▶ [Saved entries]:
============

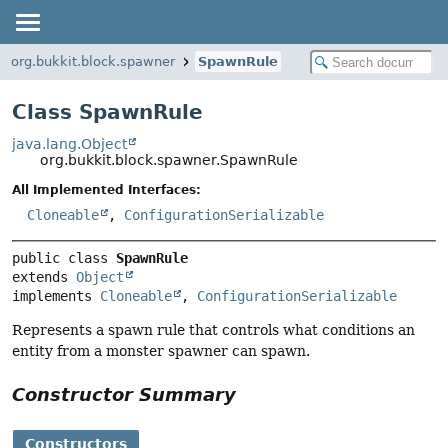
org.bukkit.block.spawner
SpawnRule
Class SpawnRule
java.lang.Object
org.bukkit.block.spawner.SpawnRule
All Implemented Interfaces:
Cloneable
,
ConfigurationSerializable
public class 
SpawnRule
extends 
Object
implements 
Cloneable
, 
ConfigurationSerializable
Represents a spawn rule that controls what conditions an
entity from a monster spawner can spawn.
Constructor Summary
Constructors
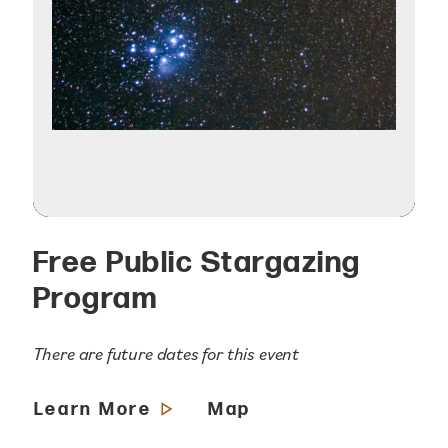
Free Public Stargazing
Program
There are future dates for this event
Learn More
Map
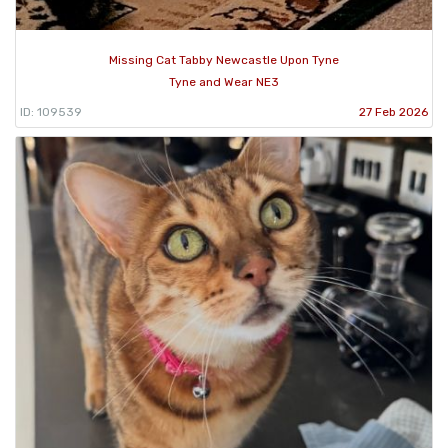
Missing Cat Tabby Newcastle Upon Tyne
Tyne and Wear NE3
ID: 109539
27 Feb 2026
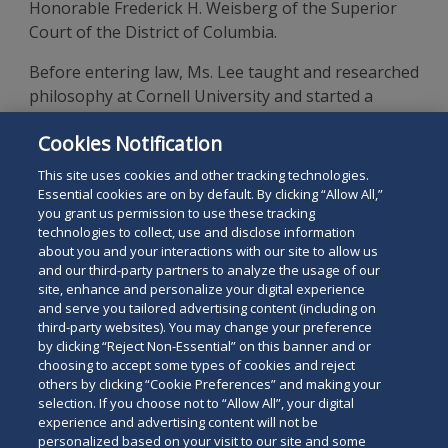
Honorable Frederick H. Weisberg of the Superior
Court of the District of Columbia.
Before entering law, Ms. Lee taught and researched
philosophy at Cornell University and started a
consulting practice in Canada. Ms. Lee has traveled
Cookies Notification
extensively and has lived in South Korea, Canada,
the U.K., and the U.S.
This site uses cookies and other tracking technologies.
Essential cookies are on by default. By clicking “Allow All,”
you grant us permission to use these tracking
technologies to collect, use and disclose information
about you and your interactions with our site to allow us
and our third-party partners to analyze the usage of our
site, enhance and personalize your digital experience
Search
and serve you tailored advertising content (including on
Search
the
third-party websites). You may change your preference
for
by clicking “Reject Non-Essential” on this banner and or
site
Legal Notices
Privacy Policy
Your Privacy Choices
choosing to accept some types of cookies and reject
a
others by clicking “Cookie Preferences” and making your
Terms of Use
Attorney Advertising
person
selection. If you choose not to “Allow All”, your digital
Accessibility
Careers
Alumni
Site Map
experience and advertising content will not be
Contact Us
Other Languages
personalized based on your visit to our site and some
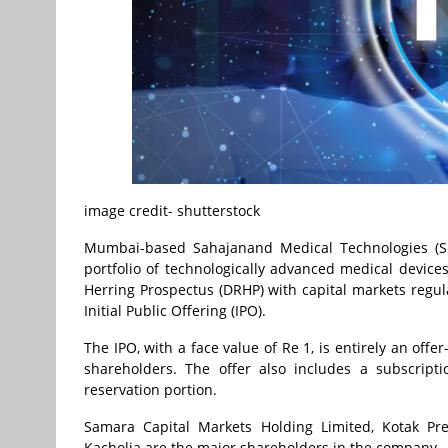
image credit- shutterstock
Mumbai-based Sahajanand Medical Technologies (SM
portfolio of technologically advanced medical devices
Herring Prospectus (DRHP) with capital markets regula
Initial Public Offering (IPO).
The IPO, with a face value of Re 1, is entirely an offe
shareholders. The offer also includes a subscript
reservation portion.
Samara Capital Markets Holding Limited, Kotak Pr
Kacholia are the major shareholders in the company.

============

▶ [ABOUT THIS EXERCISE]: The response should contain only a verbatim copy of the lines from the line with "Mumbai-based Sahajanand Medical" to the final line of the records.

▶ [EXERCISE SOLUTION]:
Mumbai-based Sahajanand Medical Technologies (SM
portfolio of technologically advanced medical devices
Herring Prospectus (DRHP) with capital markets regula
Initial Public Offering (IPO).
The IPO, with a face value of Re 1, is entirely an offe
shareholders. The offer also includes a subscript
reservation portion.
Samara Capital Markets Holding Limited, Kotak Pr
Kacholia are the major shareholders in the company.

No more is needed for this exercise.